Some people might be creeped out by the idea of using human fat, or lipodiesel, to run their car or heat their home. But it does go to show there’s energy potential where you might not expect it! (image: daddydesign.com)

Propane is the most popular alternative fuel in the world, for lots of good reasons. However, the high price of gasoline and oil has piqued serious interest in other fuel sources that could meet our voracious energy demands. A recent Huffington Post report dished on a few of the latest, strangest alternative fuels researchers are tinkering with. They’re mostly motor fuels, like propane autogas, and not suitable for home heating purposes. We’re not so sure any of these can compete with propane. Not yet, anyway! But, like propane, they’re eco-friendly and hold great potential for curbing America’s foreign fuel dependency issues – a step in the right direction. Check it out:

1. Paper is biodegradable, but we’re producing it at a rate nature can’t possibly keep up with. So it’s pretty exciting that Green Car Congress reported companies Novozymes and Fiberight have unveiled the first car to ever run on paper waste and cardboard. After pulping, washing and pre-treating the paper, researchers used enzymes to convert the waste into sugars. After some fermentation, the sugars became a totally legit biofuel.

2. Lipodiesel is basically human fat. It’s not legal to use, so we obviously don’t encourage anyone to pursue this particular fuel, but it sure is interesting. Lipodiesel gained recognition when a Beverly Hills plastic surgeon named Dr. Bittner admitted to Forbes he’d been using his patients’ fat to fuel his Ford SUV and his girlfriend’s Lincoln Navigator. On his recently removed website lipodiesel.com, Dr. Bittner defended his actions saying his patients actively requested he use their extracted fat for fuel.

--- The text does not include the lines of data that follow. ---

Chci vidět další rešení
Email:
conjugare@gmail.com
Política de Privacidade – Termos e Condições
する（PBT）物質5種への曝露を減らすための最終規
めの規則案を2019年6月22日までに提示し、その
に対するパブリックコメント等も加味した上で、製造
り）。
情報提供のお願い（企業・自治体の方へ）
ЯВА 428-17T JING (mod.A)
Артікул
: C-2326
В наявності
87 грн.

With authorities investigating his practice, he has left the country to do some volunteer work in Brazil.

Millions of tons of paper products and diapers are dumped into landfills every month. But do they have to be? (image: instructables.com)

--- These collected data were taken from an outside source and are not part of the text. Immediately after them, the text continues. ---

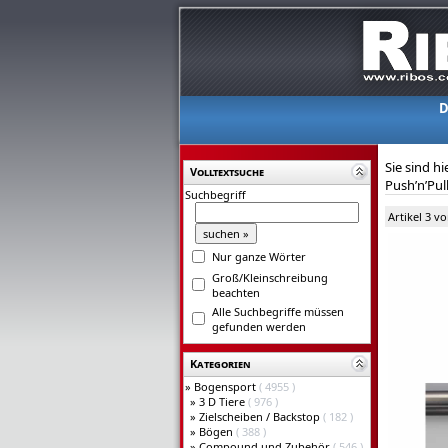
D
Sie sind hi
Volltextsuche
Push’n’Pul
Suchbegriff
Artikel 3 v
Nur ganze Wörter
Groß/Kleinschreibung
beachten
Alle Suchbegriffe müssen
gefunden werden
Kategorien
»
Bogensport
( 4955 )
»
3 D Tiere
( 976 )
»
Zielscheiben / Backstop
( 182 )
»
Bögen
( 388 )
»
Compound und Zubehör
( 546 )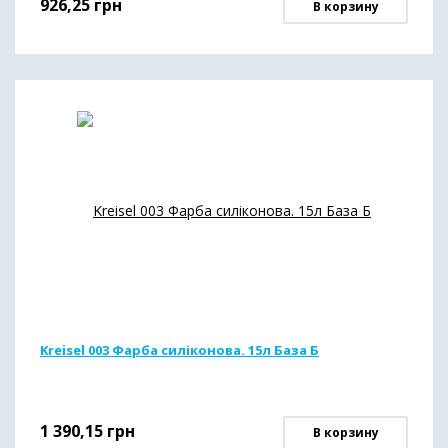
926,25
грн
В корзину
Kreisel 003 Фарба силіконова. 15л База Б
1 390,15
грн
В корзину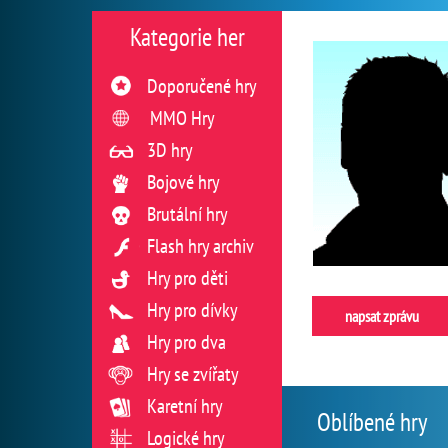
Kategorie her
Doporučené hry
MMO Hry
3D hry
Bojové hry
Brutální hry
Flash hry archiv
Hry pro děti
Hry pro dívky
napsat zprávu
Hry pro dva
Hry se zvířaty
Karetní hry
Oblíbené hry
Logické hry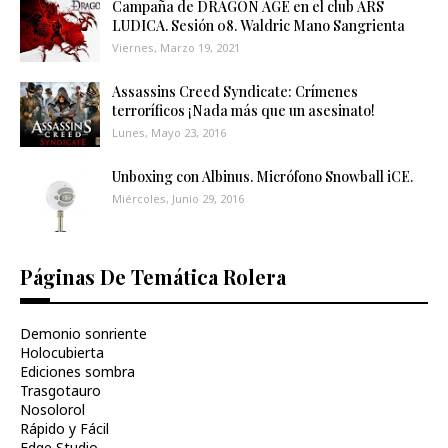
Campaña de DRAGON AGE en el club ARS
LUDICA. Sesión 08. Waldric Mano Sangrienta
Viernes, Marzo 19, 2021
Assassins Creed Syndicate: Crímenes
terroríficos ¡Nada más que un asesinato!
Lunes, Mayo 23, 2016
Unboxing con Albinus. Micrófono Snowball iCE.
Miércoles, Junio 29, 2016
Páginas De Temática Rolera
Demonio sonriente
Holocubierta
Ediciones sombra
Trasgotauro
Nosolorol
Rápido y Fácil
Edge Studio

3. Diapers have been filling up landfills since their invention in the 1940s. However, a Japanese firm is developing a way of turning that waste into usable energy. Their new machine converts adult diapers into biofuel in just one day by compressing them for use in biomass gasifiers. Cool, huh? Not sure why they haven’t tried converting baby diapers too.

4. Rabbits became a public nuisance in Stockholm in 2008 when their overpopulation had the critters running around everywhere. So, city officials began churning them up into usable biofuel for home heating purposes, TIME reported. Obviously, the practice was seriously controversial and animal rights groups rioted across the city. This alternative fuel won’t be catching on in the U.S. anytime soon – but what if we converted our nation’s roadkill instead? Huff Post estimates that 100,000 tons of raw animal material can generate enough power to heat 11,000 homes for a year.

5. Chocolate waste is a main ingredient in Warwick Innovative Manufacturing Research Center’s new biodiesel mix. The Center’s team built a Formula 3 car in 2009 that runs on chocolate and is made of other components containing flax fiber, carrots and potato starch. Team leader James Meredith explained the goal was to “show was is possible. People love motor racing, and the trick is to do it in a more environmentally responsible manner.”